Zasder3 / train-CLIP

A PyTorch Lightning solution to training OpenAI's CLIP from scratch.

Geek Repo:Geek Repo

Github PK Tool:Github PK Tool

model checkpointing

sour4bh opened this issue · comments

Hey, Thank you for the lightning implementation, just what I needed at the moment!
However, I'm a little confused about model checkpointing. I would assume it automatically saves the checkpoint to lightning_logs/checkpoints/, however after a full training run I didn't find anything saved in the checkpoints folder.
I'm taking a deeper look into the repo and from first glance, I can see you didn't override that hook. I'm guessing the default checkpointing hook would not work since this is self-distillation (I'm using train_finetune.py btw)
Let me know in case this is not expected behaviour.

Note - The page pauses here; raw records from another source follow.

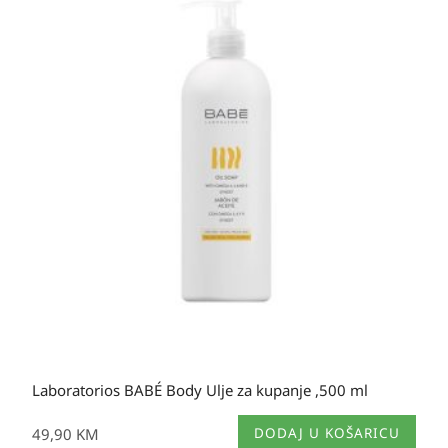
Laboratorios BABÉ Body Ulje za kupanje ,500 ml
49,90
KM
DODAJ U KOŠARICU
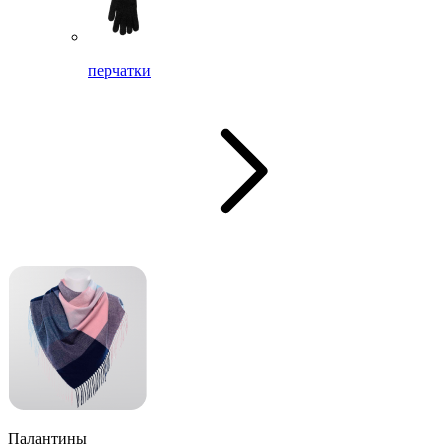
перчатки
Палантины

This is odd behavior. In my training runs, it saved weights at the end of every epoch into the directory lightning_logs/version_N/checkpoints. Could you detail the command you used to start the training run and training duration used?

Yes, certainly it was an odd behaviour and wanted to get your thoughts on it.

I used the following command to invoke train_finetune.py:
python train_finetune.py --folder dataset --batch_size 256 --gpu 1 --num_workers 4

Extra info :
I'm running this on a google colab. Following are the series of commands I execute after cloning your repo to setup my training environment:

!pip install ftfy regex
!pip install transformers
!pip install git+https://github.com/openai/CLIP.git

!pip install torch==1.8.1 pytorch-lightning

import pytorch_lightning as pl
print(pl.__version__) ## 1.3.5

!pip install torchtext==0.9.1

The above dependencies version choices were made in order to get the pl library to work in colab!

I'm following your setup and was unable to replicate this bug. Does this issue continue to persist?

Slightly unrelated, I notice in your fork that you use a BERT-based model. I updated the library to support those types of models more naturally (doesn't average word embeddings to get sentence embedding).